▶ _TASK OBJECTIVE_: The task calls for each line of the records below in which the word "lager" appears.

▶ _EXTRACTED INFORMATION_:

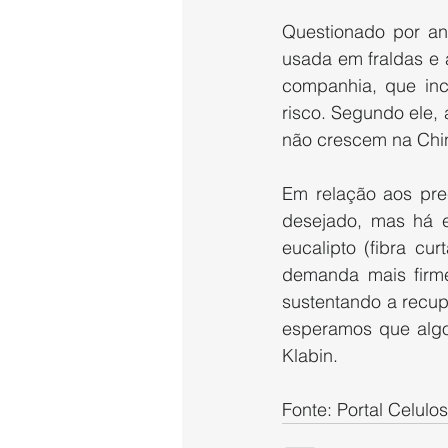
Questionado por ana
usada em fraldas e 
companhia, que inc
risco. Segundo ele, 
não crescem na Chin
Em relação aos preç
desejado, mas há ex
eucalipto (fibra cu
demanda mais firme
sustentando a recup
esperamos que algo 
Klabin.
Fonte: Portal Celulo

...

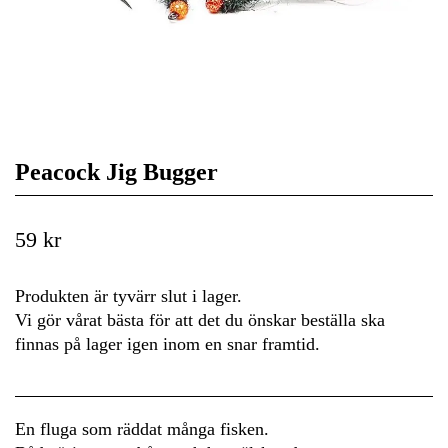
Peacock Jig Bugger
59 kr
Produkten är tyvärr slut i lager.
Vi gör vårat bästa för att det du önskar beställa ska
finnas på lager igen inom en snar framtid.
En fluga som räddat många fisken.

▶ _WRITTEN ANSWER_:
Produkten är tyvärr slut i lager.
finnas på lager igen inom en snar framtid.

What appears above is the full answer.